Page-level text extractions:
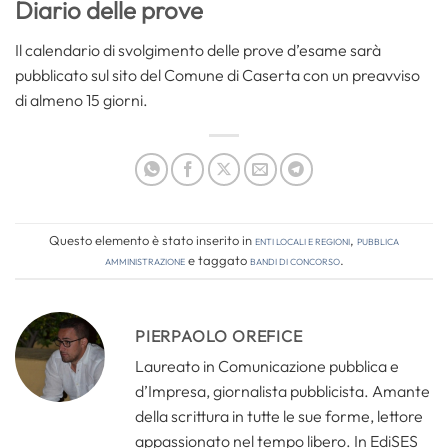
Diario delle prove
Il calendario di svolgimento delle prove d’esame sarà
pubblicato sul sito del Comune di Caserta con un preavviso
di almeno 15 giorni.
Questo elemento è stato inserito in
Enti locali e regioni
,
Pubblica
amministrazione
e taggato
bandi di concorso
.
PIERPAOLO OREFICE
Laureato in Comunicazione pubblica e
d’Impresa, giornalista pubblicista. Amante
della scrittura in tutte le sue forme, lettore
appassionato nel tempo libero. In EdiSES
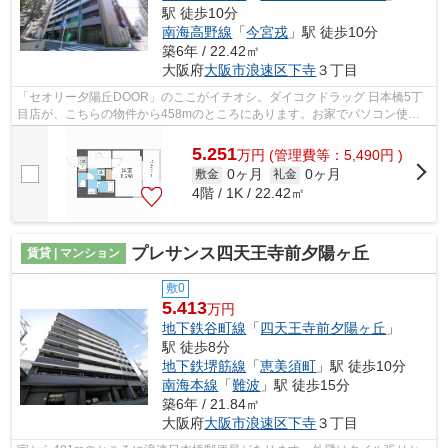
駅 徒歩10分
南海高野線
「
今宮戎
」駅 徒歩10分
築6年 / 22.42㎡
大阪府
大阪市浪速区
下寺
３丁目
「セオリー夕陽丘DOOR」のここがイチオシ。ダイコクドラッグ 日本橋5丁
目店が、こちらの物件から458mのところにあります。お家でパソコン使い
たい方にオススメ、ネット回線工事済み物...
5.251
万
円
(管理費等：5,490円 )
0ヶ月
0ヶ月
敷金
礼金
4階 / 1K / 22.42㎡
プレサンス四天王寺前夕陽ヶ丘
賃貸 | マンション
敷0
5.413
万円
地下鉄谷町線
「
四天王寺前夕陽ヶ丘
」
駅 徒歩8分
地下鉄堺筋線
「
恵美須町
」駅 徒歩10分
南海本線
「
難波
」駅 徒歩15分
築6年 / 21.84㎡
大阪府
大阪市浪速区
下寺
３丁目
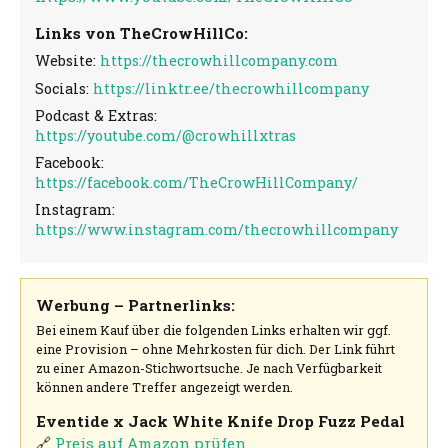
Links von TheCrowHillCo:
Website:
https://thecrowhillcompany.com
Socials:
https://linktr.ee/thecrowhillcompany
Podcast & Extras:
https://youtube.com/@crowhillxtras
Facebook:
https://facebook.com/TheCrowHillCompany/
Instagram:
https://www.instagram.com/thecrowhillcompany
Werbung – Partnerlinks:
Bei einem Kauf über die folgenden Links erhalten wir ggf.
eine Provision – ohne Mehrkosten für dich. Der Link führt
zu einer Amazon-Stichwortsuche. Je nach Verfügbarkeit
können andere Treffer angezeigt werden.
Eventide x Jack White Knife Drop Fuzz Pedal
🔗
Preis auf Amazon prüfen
* * *
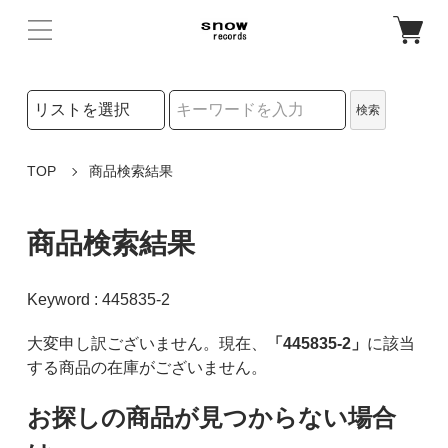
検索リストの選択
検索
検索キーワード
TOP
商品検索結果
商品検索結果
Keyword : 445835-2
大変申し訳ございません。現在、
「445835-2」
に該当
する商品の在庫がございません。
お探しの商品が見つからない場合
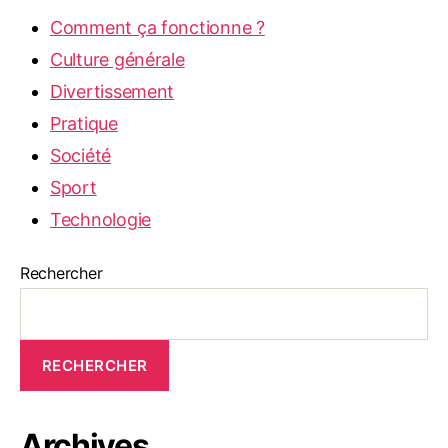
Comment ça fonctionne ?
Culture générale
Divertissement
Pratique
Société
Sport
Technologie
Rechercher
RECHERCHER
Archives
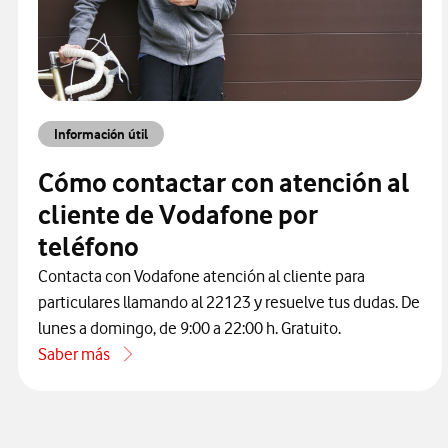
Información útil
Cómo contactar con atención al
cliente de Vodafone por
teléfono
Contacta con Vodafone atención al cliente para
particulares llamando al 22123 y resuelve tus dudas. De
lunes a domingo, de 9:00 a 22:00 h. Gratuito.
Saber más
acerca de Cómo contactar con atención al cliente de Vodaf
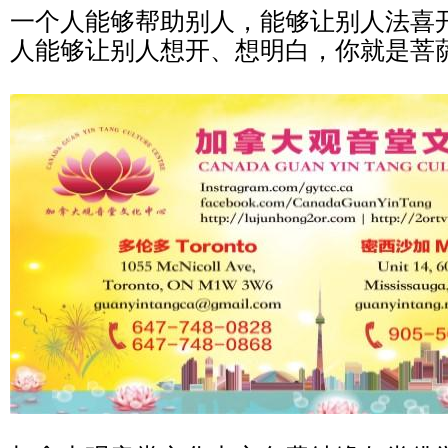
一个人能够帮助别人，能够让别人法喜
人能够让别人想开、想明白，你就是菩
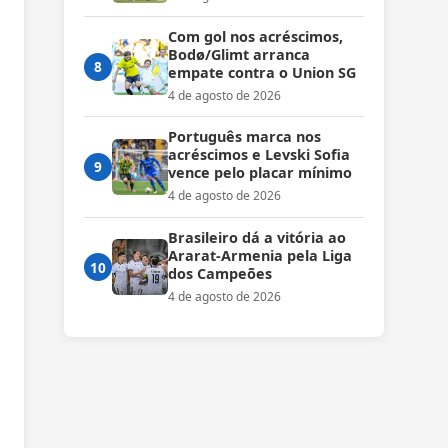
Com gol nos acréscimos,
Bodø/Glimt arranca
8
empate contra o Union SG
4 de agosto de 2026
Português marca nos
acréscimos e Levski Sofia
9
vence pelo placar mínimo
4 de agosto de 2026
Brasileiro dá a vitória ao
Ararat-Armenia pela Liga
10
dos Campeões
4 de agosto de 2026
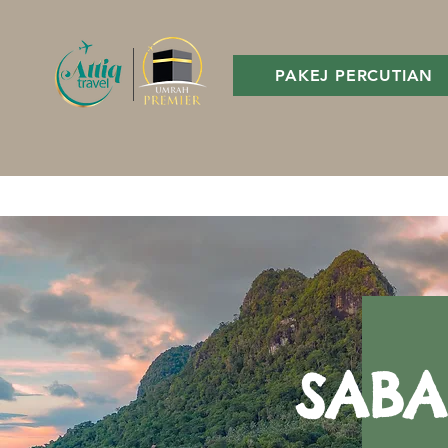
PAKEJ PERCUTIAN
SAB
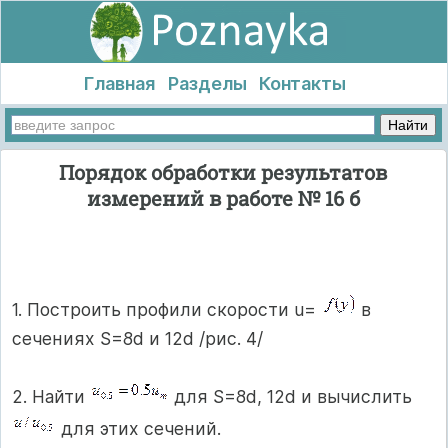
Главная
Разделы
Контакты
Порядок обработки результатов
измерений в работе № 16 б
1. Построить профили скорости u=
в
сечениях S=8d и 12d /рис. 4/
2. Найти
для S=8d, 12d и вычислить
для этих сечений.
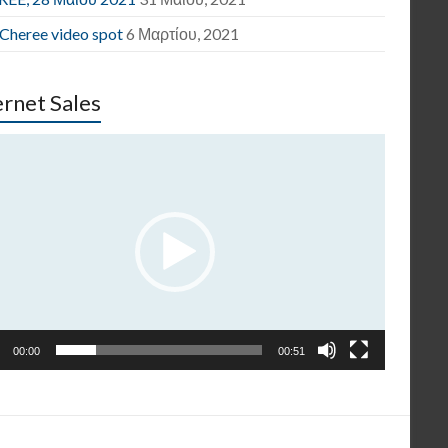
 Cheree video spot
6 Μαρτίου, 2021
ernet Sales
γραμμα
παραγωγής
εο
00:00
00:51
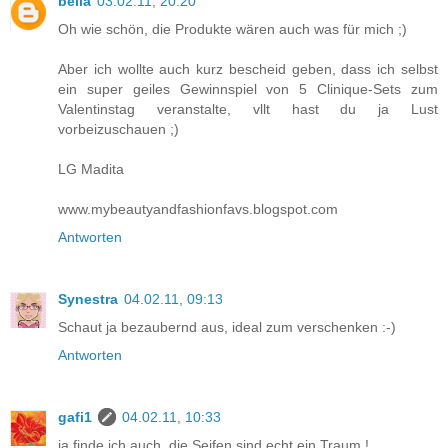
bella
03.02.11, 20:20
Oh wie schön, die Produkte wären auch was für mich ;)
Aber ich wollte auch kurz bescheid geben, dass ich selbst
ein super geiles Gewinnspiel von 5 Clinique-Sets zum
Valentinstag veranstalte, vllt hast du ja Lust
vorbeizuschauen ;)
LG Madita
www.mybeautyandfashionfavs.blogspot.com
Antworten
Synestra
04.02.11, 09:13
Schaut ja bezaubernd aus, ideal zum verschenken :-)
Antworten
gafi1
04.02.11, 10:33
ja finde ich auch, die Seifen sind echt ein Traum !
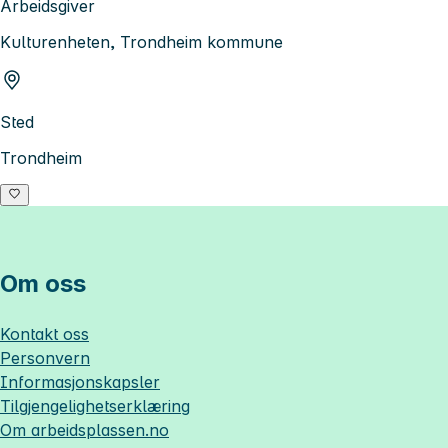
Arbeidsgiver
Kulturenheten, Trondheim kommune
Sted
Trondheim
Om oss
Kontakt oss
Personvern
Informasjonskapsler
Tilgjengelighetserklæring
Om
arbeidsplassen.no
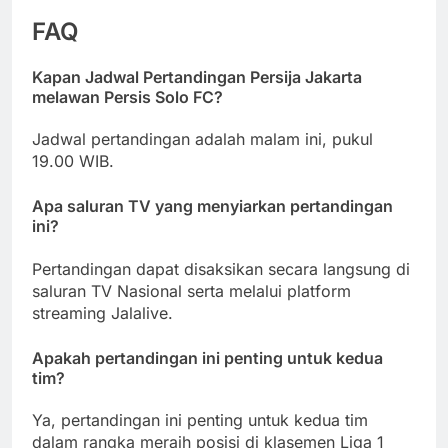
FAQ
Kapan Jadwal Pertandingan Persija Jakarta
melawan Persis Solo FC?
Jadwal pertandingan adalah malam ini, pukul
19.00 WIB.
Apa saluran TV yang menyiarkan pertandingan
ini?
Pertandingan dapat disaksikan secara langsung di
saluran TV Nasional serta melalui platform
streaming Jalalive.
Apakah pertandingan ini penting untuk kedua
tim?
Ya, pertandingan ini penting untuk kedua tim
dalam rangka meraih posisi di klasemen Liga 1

▶ **Problem**: An exact copy of the lines above from the one with "appassionato nel tempo libero. In EdiSES" up to and including the one with "Preis auf Amazon prüfen" is required; reproduce only those lines, omitting all pictures.

▶ **Solution below**:
appassionato nel tempo libero. In EdiSES
駅 徒歩10分
南海高野線
「
今宮戎
」駅 徒歩10分
築6年 / 22.42㎡
大阪府
大阪市浪速区
下寺
３丁目
「セオリー夕陽丘DOOR」のここがイチオシ。ダイコクドラッグ 日本橋5丁
目店が、こちらの物件から458mのところにあります。お家でパソコン使い
たい方にオススメ、ネット回線工事済み物...
5.251
万
円
(管理費等：5,490円 )
0ヶ月
0ヶ月
敷金
礼金
4階 / 1K / 22.42㎡
プレサンス四天王寺前夕陽ヶ丘
賃貸 | マンション
敷0
5.413
万円
地下鉄谷町線
「
四天王寺前夕陽ヶ丘
」
駅 徒歩8分
地下鉄堺筋線
「
恵美須町
」駅 徒歩10分
南海本線
「
難波
」駅 徒歩15分
築6年 / 21.84㎡
大阪府
大阪市浪速区
下寺
３丁目
Links von TheCrowHillCo:
Website:
https://thecrowhillcompany.com
Socials:
https://linktr.ee/thecrowhillcompany
Podcast & Extras:
https://youtube.com/@crowhillxtras
Facebook:
https://facebook.com/TheCrowHillCompany/
Instagram:
https://www.instagram.com/thecrowhillcompany
Werbung – Partnerlinks:
Bei einem Kauf über die folgenden Links erhalten wir ggf.
eine Provision – ohne Mehrkosten für dich. Der Link führt
zu einer Amazon-Stichwortsuche. Je nach Verfügbarkeit
können andere Treffer angezeigt werden.
Eventide x Jack White Knife Drop Fuzz Pedal
🔗
Preis auf Amazon prüfen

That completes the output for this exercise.